Now Reading
Jamie Lee Curtis to turn story about stand-in mom at same-sex weddings into film

Jamie Lee Curtis to turn story about stand-in mom at same-sex weddings into film

Actress Jamie Lee Curtis confirmed she bought the rights to the story of a mom who stands in at same-sex weddings for parents who refuse to go to their child’s nuptials.

Speculation brewed in September last year when Curtis posted a photo of her and stand-in mom Sara Cunningham on Twitter.

Curtis wrote in the tweet: ‘Spent the day with my doppelgänger, inspirational mama bear, leader, author and social activist, Sara Cunningham, whose program @freemomhugs offers support to LBGTQ members whose families don’t. As we say… stay tuned.’

It’s now clear she was referring to buying the rights to Cunningham’s 2014 memoir How We Sleep At Night.

‘I was moved by her journey,’ Curtis told the Washington Post. ‘And I continue to be thrilled as her movement is catching on. I hope to do justice to her story and the story of so many marginalized people in the LGBTQ community.’

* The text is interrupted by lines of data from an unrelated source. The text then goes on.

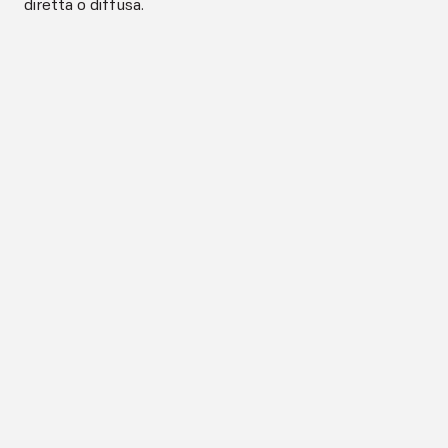
diretta o diffusa.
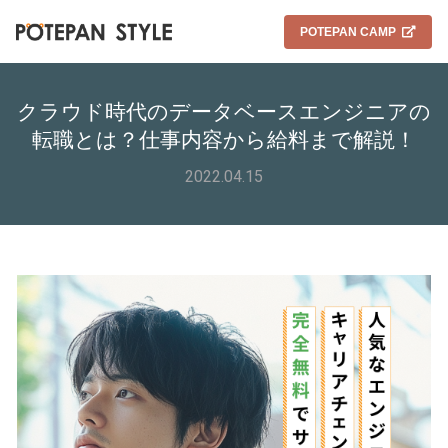
POTEPAN CAMP
クラウド時代のデータベースエンジニアの
転職とは？仕事内容から給料まで解説！
2022.04.15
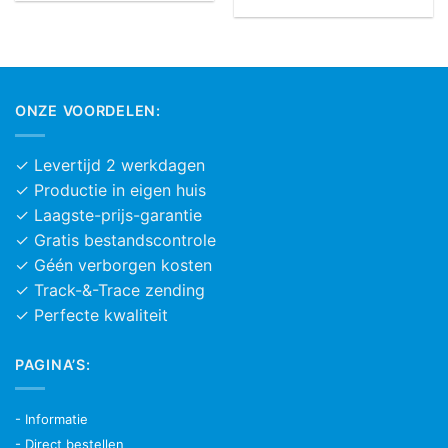
meer
product
varia
heeft
Deze
meerdere
optie
variaties.
kan
Deze
ONZE VOORDELEN:
geko
optie
word
kan
op
gekozen
✓ Levertijd 2 werkdagen
de
worden
✓ Productie in eigen huis
prod
op
✓ Laagste-prijs-garantie
de
✓ Gratis bestandscontrole
productpagina
✓ Géén verborgen kosten
✓ Track-&-Trace zending
✓ Perfecte kwaliteit
PAGINA’S:
- Informatie
- Direct bestellen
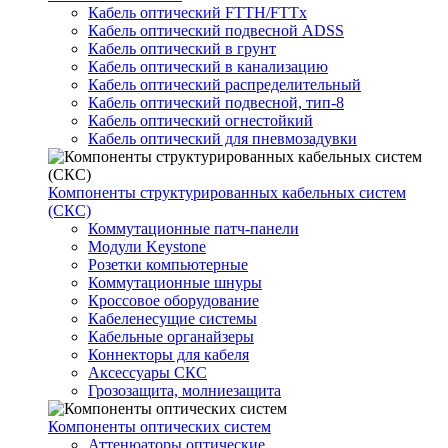
Кабель оптический FTTH/FTTx
Кабель оптический подвесной ADSS
Кабель оптический в грунт
Кабель оптический в канализацию
Кабель оптический распределительный
Кабель оптический подвесной, тип-8
Кабель оптический огнестойкий
Кабель оптический для пневмозадувки
Компоненты структурированных кабельных систем
(СКС)
Коммутационные патч-панели
Модули Keystone
Розетки компьютерные
Коммутационные шнуры
Кроссовое оборудование
Кабеленесущие системы
Кабельные органайзеры
Коннекторы для кабеля
Аксессуары СКС
Грозозащита, молниезащита
Компоненты оптических систем
Аттенюаторы оптические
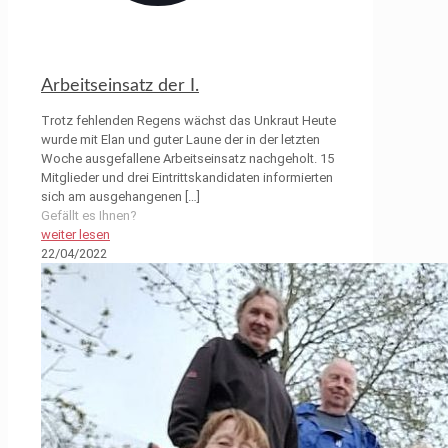
Arbeitseinsatz der I.
Trotz fehlenden Regens wächst das Unkraut Heute
wurde mit Elan und guter Laune der in der letzten
Woche ausgefallene Arbeitseinsatz nachgeholt. 15
Mitglieder und drei Eintrittskandidaten informierten
sich am ausgehangenen
[…]
Gefällt es Ihnen?
weiter lesen
22/04/2022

She then added: ‘I saw the impact that her movement has already had, in and around Oklahoma City.

‘It’s exciting to watch something that was born out of such conflict develop into something of such deep compassion and expansive acceptance,’ she said.

Cunningham revealed: ‘I never dreamed that something I posted out of frustration would take off like this. But I’m glad that it did.’

Mom: ‘Hope never disappoints’

It all started in September when Cunningham made a Facebook status.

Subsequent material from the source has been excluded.